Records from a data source

_____

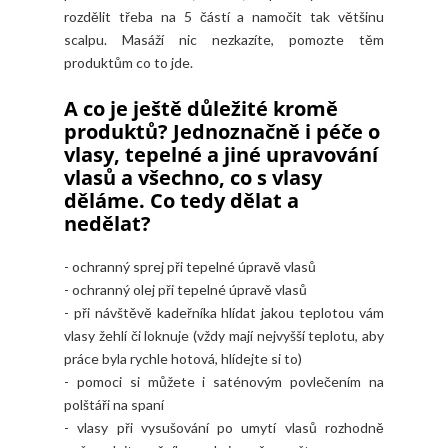
rozdělit třeba na 5 částí a namočit tak většinu
scalpu. Masáží nic nezkazíte, pomozte těm
produktům co to jde.
A co je ještě důležité kromě
produktů? Jednoznačně i péče o
vlasy, tepelné a jiné upravování
vlasů a všechno, co s vlasy
děláme. Co tedy dělat a
nedělat?
- ochranný sprej při tepelné úpravě vlasů
- ochranný olej při tepelné úpravě vlasů
- při návštěvě kadeřníka hlídat jakou teplotou vám
vlasy žehlí či loknuje (vždy mají nejvyšší teplotu, aby
práce byla rychle hotová, hlídejte si to)
- pomoci si můžete i saténovým povlečením na
polštáři na spaní
- vlasy při vysušování po umytí vlasů rozhodně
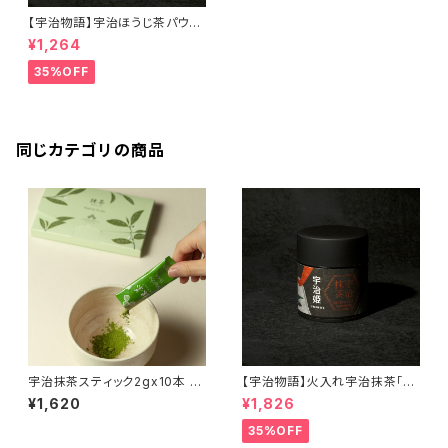
【宇治物語】宇治ほうじ茶パウダ
ー「宿木」＜在庫一掃セール！＞
¥1,264
35%OFF
同じカテゴリの商品
宇治抹茶スティック2gx10本 ～
【宇治物語】火入れ宇治抹茶「宇
より高品質な抹茶へリニューア
治姫」＜在庫一掃セール！＞
¥1,620
¥1,826
ル～
35%OFF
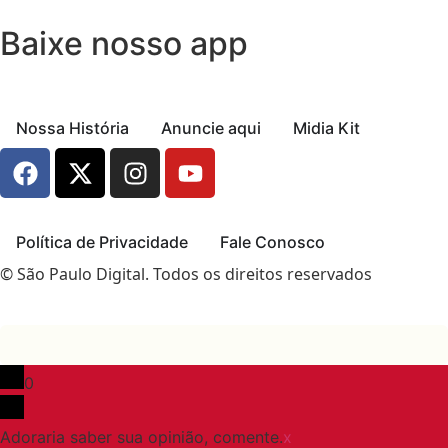
Baixe nosso app
Nossa História
Anuncie aqui
Midia Kit
Política de Privacidade
Fale Conosco
© São Paulo Digital. Todos os direitos reservados
0
Adoraria saber sua opinião, comente.
x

_____

### Problem requirements
The entries are to be copied exactly, and each image is to be omitted.

### Task response
rozdělit třeba na 5 částí a namočit tak většinu
scalpu. Masáží nic nezkazíte, pomozte těm
produktům co to jde.
A co je ještě důležité kromě
produktů? Jednoznačně i péče o
vlasy, tepelné a jiné upravování
vlasů a všechno, co s vlasy
děláme. Co tedy dělat a
nedělat?
- ochranný sprej při tepelné úpravě vlasů
- ochranný olej při tepelné úpravě vlasů
- při návštěvě kadeřníka hlídat jakou teplotou vám
vlasy žehlí či loknuje (vždy mají nejvyšší teplotu, aby
práce byla rychle hotová, hlídejte si to)
- pomoci si můžete i saténovým povlečením na
polštáři na spaní
- vlasy při vysušování po umytí vlasů rozhodně
【宇治物語】宇治ほうじ茶パウダ
ー「宿木」＜在庫一掃セール！＞
¥1,264
35%OFF
同じカテゴリの商品
宇治抹茶スティック2gx10本 ～
【宇治物語】火入れ宇治抹茶「宇
より高品質な抹茶へリニューア
治姫」＜在庫一掃セール！＞
¥1,620
¥1,826
ル～
35%OFF
Baixe nosso app
Nossa História
Anuncie aqui
Midia Kit
Política de Privacidade
Fale Conosco
© São Paulo Digital. Todos os direitos reservados
0
Adoraria saber sua opinião, comente.
x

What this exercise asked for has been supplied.